Post 20: Want 1 L. You need 250 g of NaClO2, but your powder is only 80% purity. You need 312.5 g of it to get 250 g to mix with sufficient water to make 1 L of mixture. If you want to use all 400 g of impure powder, you have 320 g of NaClO2 available, you can mix it to make 1.28 L of mixture, and 320 g/1.28 L = 25 g/dL or 25%. I n w/v compounding, you do not measure the water, you measure to the final volume of mixture.
Post 21: Want 25% w/w. You have 320 g of NaClO2 available (in the form of 400 g of powder). At 25%, weight of total mixture is 1280 g. That is composed of 320 g of NaClO2. 80 g of impurities and 880 g of water. You can measure the weight of water added, or you can add water to achieve the total weight required.
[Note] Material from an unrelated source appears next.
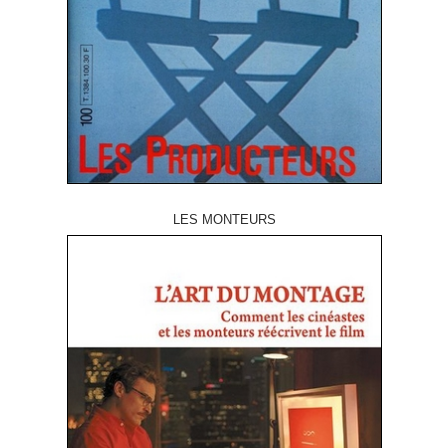
LES MONTEURS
You use the solution by weighing it out and knowing 25% of the weight is NaClO2, you do not use it by measuring volume, because you don't know the volume. Weight/weight must be done on a scale. not in a measured volume.
You have to sort out that there are multiple kinds of percent and it is a fuzzy term. It is better not used and replaced by expressing what you want with units. Do you want 25 g/dL or 25 g/hg, both of which are 25%, but different.
Apologize for the confusion.
I measured and have 400 g of 80% purity NaClO2 powder. Want to bring it down to 25% in 1 Liter of water. What formula should I use?
What should be the quantity of 400g 80% NaClO2 powder and the amount of water required to be added to create a 25% NaClO2 solution in 1 liter.
Thanks.Last edited by Alex; 09122020, 09:21 AM.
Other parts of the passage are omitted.